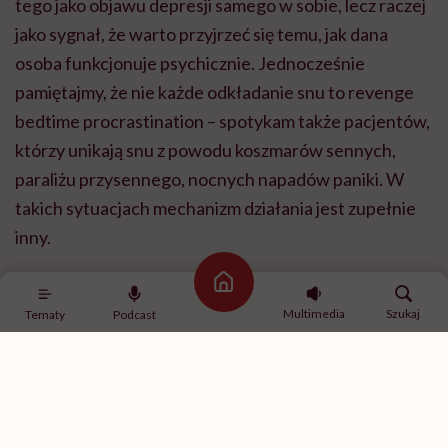
odkładanie snu”?
Nie ma jednego profilu osoby doświadczającej
revenge bedtime procrastination i to jest chyba
najciekawsze. Oczywiście często widzę to u osób
przeciążonych obowiązkami – młodych, ciężko
pracujących ludzi, rodziców małych dzieci, kobiet
łączących jednocześnie wiele ról. Ale z drugiej strony
podobne zachowania obserwujemy również u
studentów i nastolatków, którzy nie mają jeszcze
Strona główna
takiej liczby obowiązków jak dorośli. Pokazuje to, że
Multimedia
Szukaj
Tematy
Podcast
nie możemy tłumaczyć tego zjawiska wyłącznie
przepracowaniem. U młodzieży istotniejszą rolę
często odgrywa FOMO, czyli lęk przed tym, że coś ich
ominie, potrzeba pozostawania w kontakcie z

——————

- _Instructions to follow_:
Although the records above include pictures, the copy must contain only their exact text.

- _Exercise output_:
odkładanie snu”?
Nie ma jednego profilu osoby doświadczającej
revenge bedtime procrastination i to jest chyba
najciekawsze. Oczywiście często widzę to u osób
przeciążonych obowiązkami – młodych, ciężko
pracujących ludzi, rodziców małych dzieci, kobiet
łączących jednocześnie wiele ról. Ale z drugiej strony
podobne zachowania obserwujemy również u
studentów i nastolatków, którzy nie mają jeszcze
Strona główna
takiej liczby obowiązków jak dorośli. Pokazuje to, że
Multimedia
Szukaj
Tematy
Podcast
nie możemy tłumaczyć tego zjawiska wyłącznie
przepracowaniem. U młodzieży istotniejszą rolę
często odgrywa FOMO, czyli lęk przed tym, że coś ich
ominie, potrzeba pozostawania w kontakcie z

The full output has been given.